Facile synthesis of highly efficient construction of tungsten disulfide/iron cobaltite nanocomposite grown on nickel foam as a battery-type energy material for electrochemical supercapacitors with superior performance

In this research literature, a tungsten disulfide/iron cobaltite (WS2/FeCo2O4) interwoven construction array was prepared by a simplistic hydrothermal approach on Ni foam as an integrative electrode for supercapacitors (SCs). For characterization of the wearing of WS2 nanostructure on FeCo2O4 nanosheets (WS2/FeCo2O4) by the Scanning electron microscope (SEM), transmission electron microscope (TEM), X-ray diffraction (XRD), and X-ray photoelectron spectroscopy (XPS). The WS2/FeCo2O4 nanosheets supply a larger surface region and sufficient space to allow for volume changes. Moreover, considerable features of wellbeing conductivity from the Ni foam conductor and the synergistic procedures between WS2 and FeCo2O4, the integrated WS2/FeCo2O4 composite achieved prominent SCs storage performances with a higher specific capacity of 1122C g(-1) (2492.9F g(-1)) at 1 A g(-1) and notable capacity retention of 98.1% at 3 A g(-1) after 5000 long cycles and retained higher rate capacity of 951.9 C g(-1) at 15 A g(-1). For practical application, an asymmetric supercapacitors type WS2/FeCo2O4//active carbon (WS2/FeCo2O4//AC) device was successfully prepared. The WS2/FeCo2O4//AC device displays a higher specific capacity of 110C g(-1) and energy density of 85.68Wh kg(-1) at power density at 897.65Wkg(-1), as well as the superior initial capacitance of 98.7% with cyclic stabilities after 4000 long cycles.

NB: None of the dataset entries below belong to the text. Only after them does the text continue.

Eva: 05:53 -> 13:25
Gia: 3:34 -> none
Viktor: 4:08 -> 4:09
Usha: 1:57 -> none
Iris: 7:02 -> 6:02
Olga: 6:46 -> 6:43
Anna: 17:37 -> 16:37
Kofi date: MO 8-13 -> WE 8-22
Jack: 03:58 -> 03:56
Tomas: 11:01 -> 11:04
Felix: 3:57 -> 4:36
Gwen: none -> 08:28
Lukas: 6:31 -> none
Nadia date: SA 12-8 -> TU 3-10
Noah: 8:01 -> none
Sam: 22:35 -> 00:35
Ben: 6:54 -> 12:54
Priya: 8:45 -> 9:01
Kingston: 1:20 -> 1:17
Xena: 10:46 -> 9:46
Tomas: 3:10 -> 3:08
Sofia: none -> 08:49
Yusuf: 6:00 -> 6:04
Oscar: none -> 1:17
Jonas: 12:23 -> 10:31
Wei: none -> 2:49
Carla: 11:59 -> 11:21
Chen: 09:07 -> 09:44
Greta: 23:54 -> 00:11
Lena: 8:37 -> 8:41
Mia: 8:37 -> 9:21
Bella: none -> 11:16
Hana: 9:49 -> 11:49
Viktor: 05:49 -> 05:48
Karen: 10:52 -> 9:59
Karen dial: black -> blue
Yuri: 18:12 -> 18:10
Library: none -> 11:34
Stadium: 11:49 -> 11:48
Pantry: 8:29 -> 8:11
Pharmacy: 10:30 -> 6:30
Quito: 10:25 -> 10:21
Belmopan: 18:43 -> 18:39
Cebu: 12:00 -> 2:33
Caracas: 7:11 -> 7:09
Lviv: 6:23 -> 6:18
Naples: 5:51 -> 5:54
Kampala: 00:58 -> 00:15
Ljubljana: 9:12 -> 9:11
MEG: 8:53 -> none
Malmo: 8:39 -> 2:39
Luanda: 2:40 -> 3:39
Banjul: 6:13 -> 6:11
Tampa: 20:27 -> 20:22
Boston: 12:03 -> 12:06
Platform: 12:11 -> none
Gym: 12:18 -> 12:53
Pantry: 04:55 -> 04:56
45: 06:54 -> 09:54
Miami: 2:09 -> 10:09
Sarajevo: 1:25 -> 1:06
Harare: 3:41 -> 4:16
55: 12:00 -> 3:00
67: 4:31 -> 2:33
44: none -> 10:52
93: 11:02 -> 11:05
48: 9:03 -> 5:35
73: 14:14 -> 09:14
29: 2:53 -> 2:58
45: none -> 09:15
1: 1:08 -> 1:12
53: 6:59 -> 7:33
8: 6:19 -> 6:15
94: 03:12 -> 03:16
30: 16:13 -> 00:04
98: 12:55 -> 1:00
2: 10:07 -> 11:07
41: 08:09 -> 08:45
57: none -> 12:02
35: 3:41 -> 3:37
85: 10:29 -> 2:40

Thus, these results indicated the great potential of the constructed WS2/FeCo2O4//AC in the scenario electrochemical properties due to their outstanding energy storage activities. (C) 2021 Elsevier Inc. All rights reserved.

Automated summary

In this research, a tungsten disulfide/iron cobaltite interwoven construction array was prepared and used as an integrative electrode for supercapacitors. The WS2/FeCo2O4 nanosheets provided a larger surface area and sufficient space for volume changes, leading to prominent energy storage performances in the supercapacitors.